A convention of southern delegates at South Carolina in 1860, voted to dissolve the state’s contract with the US. South Carolina had earlier threatened likewise in the 1830s, over a tariff which benefited the northern manufacturers but increased cost of goods in South. The Congress authorized the then President Andrew Jackson to dispatch an army to South Carolina. A late compromise managed to prevent a clash. Learning from the experience of going alone, South Carolina sent envoys to other states to garner support for a separate Southern Confederacy. While Florida, Georgia, Mississippi, Texas, Alabama and Louisiana supported the move, others turned it down, albeit temporarily.
The first fighting on the issue of slavery took place in Kansas in 1854. The federal government approved the Kansas-Nebraska Act that allowed residents of the former to vote on whether they wanted to be a free state or a slave state. The region saw influx of supporters from both North and South. They fought on the issue for several years. Skirmishes became commonplace and many people were killed. The name “Bleeding Kansas” was thus coined. Kansas finally joined the Union as a free state in 1861.

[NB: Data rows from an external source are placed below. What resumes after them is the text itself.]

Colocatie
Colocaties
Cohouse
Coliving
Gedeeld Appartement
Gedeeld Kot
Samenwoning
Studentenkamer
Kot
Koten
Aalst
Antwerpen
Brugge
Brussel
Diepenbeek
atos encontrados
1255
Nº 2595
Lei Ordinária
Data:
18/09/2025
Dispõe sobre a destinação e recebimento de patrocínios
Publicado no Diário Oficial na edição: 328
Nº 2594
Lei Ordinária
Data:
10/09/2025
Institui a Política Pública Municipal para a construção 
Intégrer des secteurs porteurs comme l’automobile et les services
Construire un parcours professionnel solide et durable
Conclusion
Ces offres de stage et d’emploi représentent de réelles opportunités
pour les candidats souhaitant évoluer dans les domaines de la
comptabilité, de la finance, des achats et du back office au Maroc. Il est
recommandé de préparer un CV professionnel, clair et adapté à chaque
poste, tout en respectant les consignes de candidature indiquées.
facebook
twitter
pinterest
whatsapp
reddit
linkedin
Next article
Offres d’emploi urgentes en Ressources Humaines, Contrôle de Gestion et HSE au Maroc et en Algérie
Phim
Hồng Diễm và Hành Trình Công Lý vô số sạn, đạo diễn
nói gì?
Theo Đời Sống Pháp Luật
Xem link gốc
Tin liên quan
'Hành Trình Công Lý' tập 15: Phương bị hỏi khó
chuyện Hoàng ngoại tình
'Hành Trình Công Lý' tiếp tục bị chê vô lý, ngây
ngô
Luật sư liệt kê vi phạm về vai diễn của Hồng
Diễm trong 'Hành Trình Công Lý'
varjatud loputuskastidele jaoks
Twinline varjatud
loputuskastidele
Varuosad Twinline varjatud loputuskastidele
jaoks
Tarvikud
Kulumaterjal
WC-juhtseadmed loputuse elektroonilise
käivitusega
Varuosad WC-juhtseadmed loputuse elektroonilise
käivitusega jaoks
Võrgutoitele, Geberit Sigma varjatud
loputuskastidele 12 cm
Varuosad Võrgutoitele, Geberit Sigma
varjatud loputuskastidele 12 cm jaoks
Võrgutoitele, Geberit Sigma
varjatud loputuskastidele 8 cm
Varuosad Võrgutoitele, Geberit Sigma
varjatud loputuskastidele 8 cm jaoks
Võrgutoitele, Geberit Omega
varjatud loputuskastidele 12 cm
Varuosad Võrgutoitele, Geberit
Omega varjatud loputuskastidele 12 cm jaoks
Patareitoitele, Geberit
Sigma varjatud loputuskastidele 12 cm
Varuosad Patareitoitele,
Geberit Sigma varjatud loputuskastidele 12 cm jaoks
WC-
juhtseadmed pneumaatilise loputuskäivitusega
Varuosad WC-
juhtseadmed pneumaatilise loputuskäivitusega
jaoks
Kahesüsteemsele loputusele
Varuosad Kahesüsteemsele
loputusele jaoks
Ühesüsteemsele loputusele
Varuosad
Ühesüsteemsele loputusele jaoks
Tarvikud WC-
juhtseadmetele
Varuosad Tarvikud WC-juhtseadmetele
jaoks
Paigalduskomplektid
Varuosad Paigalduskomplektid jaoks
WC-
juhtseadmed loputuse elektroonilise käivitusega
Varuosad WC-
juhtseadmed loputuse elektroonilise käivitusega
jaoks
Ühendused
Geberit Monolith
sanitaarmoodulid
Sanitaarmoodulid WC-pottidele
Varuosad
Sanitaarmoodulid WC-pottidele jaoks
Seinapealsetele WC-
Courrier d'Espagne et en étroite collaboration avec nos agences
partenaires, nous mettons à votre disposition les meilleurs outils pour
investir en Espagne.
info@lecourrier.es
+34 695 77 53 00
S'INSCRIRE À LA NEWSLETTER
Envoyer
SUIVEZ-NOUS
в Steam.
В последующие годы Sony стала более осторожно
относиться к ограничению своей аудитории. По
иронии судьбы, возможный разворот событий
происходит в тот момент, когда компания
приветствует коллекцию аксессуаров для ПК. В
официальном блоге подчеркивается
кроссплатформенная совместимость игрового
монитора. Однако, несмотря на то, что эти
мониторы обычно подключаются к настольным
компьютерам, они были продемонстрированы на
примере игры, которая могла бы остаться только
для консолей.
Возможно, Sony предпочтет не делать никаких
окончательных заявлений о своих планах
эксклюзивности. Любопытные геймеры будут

10 April, 1861. Provisional Confederate forces in Charleston, South Carolina, demanded the surrender of Fort Sumter held by the North. Major Robert Anderson, commander of the Fort, refused. Two days later the Confederates attacked the fort with cannons. Anderson surrendered on 13 April. The War formally started. Lincoln called volunteers to cull South’s rebellion. Arkansas, Tennessee, North Carolina, and Virginia refused. Other southern states felt Lincoln had overstepped his authority. They voted in favor of secession. The Fort Sumter attack is unanimously concluded by historians as among the main Civil War causes.